Now for 2017, Mercedes upped its game by adding the high-performance AMG GLC43, with a turbocharged V6 engine—the GLC300 has a turbo 4-cylinder.
A five-passenger compact crossover SUV, the GLC is based extensively on the C-class sedan. True to Mercedes’ character it’s luxurious with quite an elegant interior. Overall ride characteristics are comfortable and luxurious plus there’s nothing lacking in performance.
The AMG GLC43 is powered by twin-turbocharged 3.0-liter V6 that produces 362 HP and 384 lb-ft of torque. It’s mated to a nine-speed automatic transmission and equipped with 4Matic all-wheel drive.
The AMG GLC43 also has a sport-tuned air suspension, 20-inch wheels, transmission shift paddles, a number of driver-assistance safety features as well as unique exterior and interior design queues.

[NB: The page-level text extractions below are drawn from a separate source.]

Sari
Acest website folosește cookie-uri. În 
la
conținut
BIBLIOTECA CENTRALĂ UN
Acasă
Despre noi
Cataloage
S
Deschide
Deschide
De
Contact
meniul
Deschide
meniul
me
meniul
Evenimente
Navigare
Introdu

In my role of jumping from one vehicle to the next on a weekly basis the differences become easily apparent and when true luxury comes along it makes me stop and give pause. For example, just prior to the GLC43 I was in a diesel-powered 2018 Jaguar F-PACE 20d and just following I drove a 2017 Honda CR-V.
Each of these crossover SUVs are quite different in their own right. The F-PACE competes with the GLC on luxury, however the difference in engines offer economy vs. performance. And the CR-V is in a lower price bracket and therefore noticeably differently equipped and appointed.

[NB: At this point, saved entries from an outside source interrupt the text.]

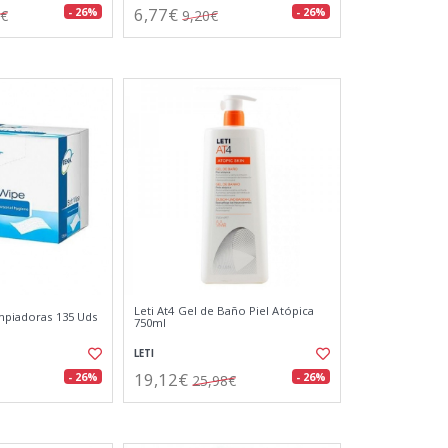
6,77€
- 26%
- 26%
0€
9,20€
Leti At4 Gel de Baño Piel Atópica
impiadoras 135 Uds
750ml
LETI
19,12€
- 26%
- 26%
25,98€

Mercedes’ media-loan AMG GLC43 that I drove had a base price of $54,900. On the outside the Diamond White metallic finish cost $1,515 and the carbon fiber trim added $1,150. An AMG Night Package for $200 provided black finish on much of the brightwork.

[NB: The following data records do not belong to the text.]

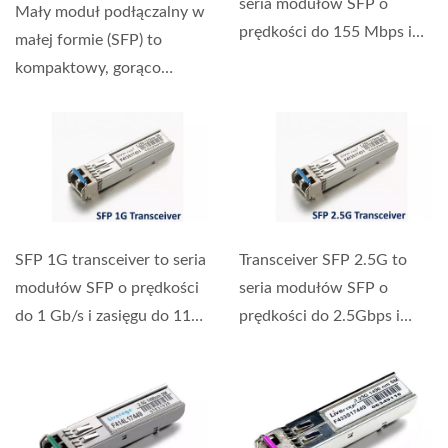
seria modułów SFP o
Mały moduł podłączalny w
prędkości do 155 Mbps i
małej formie (SFP) to
zasięgu transmisji...
kompaktowy, gorąco
podłączalny moduł...
SFP 1G transceiver to seria
Transceiver SFP 2.5G to
modułów SFP o prędkości
seria modułów SFP o
do 1 Gb/s i zasięgu do 110
prędkości do 2.5Gbps i
km. Mały...
zasięgu transmisji...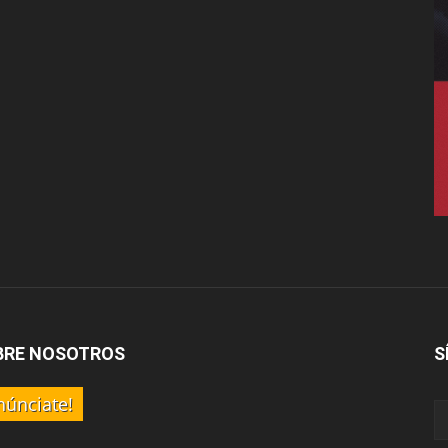
BRE NOSOTROS
S
núnciate!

Other options fitted on the “test-car” were panoramic tilt/slide roof for $1,480, 21-inch AMG wheels for $1,000, Burmester surround sound for $850, a Premium Package for $5,950 that included Navigation and a number of advanced driver-assistance safety features, and the Parking Assistance package for $1,550.
With the $925 destination and delivery charge the total ran up to $69,520.
Also fitted for no extra charge were summer high performance tires. This leads to what I often write. If you will be driving in cold and snowy conditions I recommend that a good set of winter tires be used for those four months, or so.
EPA test-cycle ratings for the GLC43 are 20 mpg combined, with 18 city mpg and 24 highway mpg. These ratings are about three or four mpg lower than the GLC300, for comparison. Go fast; use more fuel.
Speaking of going fast, Mercedes says it can go from zero-to-60 mph in 4.8 seconds and tops out at 155 mph.
The GLC43’s adaptive air suspension settings are controlled by a Dynamic Select system. I left it in comfort mode for my driving around the streets of Chicagoland. However, you do still feel the potholes and road imperfections. There’s also a lot of road resurfacing going on at this time of year, so the bounces and bumps are more prevalent.
Sport is firmer and Sport Plus really tightens things up. I drove the GLC43 again at the recent Midwest Automotive Media Association’s Spring Rally in Elkhart Lake, Wisconsin. We operated out of the fabled Road America race track. Although we weren’t track driving the GLC43 I did drive it on some local roads that had virtually no traffic and some good twists and turns that allowed me to feel out the different suspension settings.
The GLC43 is nicely compliant and corners flat with minimal body roll. The Dynamic Select modes also adjust throttle response, transmission calibration and steering assist. The shift paddles can come in to play here.
Overall the Mercedes AMG GLC43 is nice-sized, well balanced, and delivers good performance. There’s around 20 cubic feet of cargo space behind the rear seat that grows to 56.5 cubic feet with the rear seat folded. That’s plenty of room for the dogs. Vehicle noise is well managed making for easy conversation or audio listening.
Have a look at www.mbusa.com for more information and specifications. Go for a test drive.
It was 1967 when two automotive engineers, Hans-Werner Aufrecht and Erhard Melcher started AMG. Today AMG is the performance division of Mercedes-Benz creating some of the best high performance, driver’s cars in the world.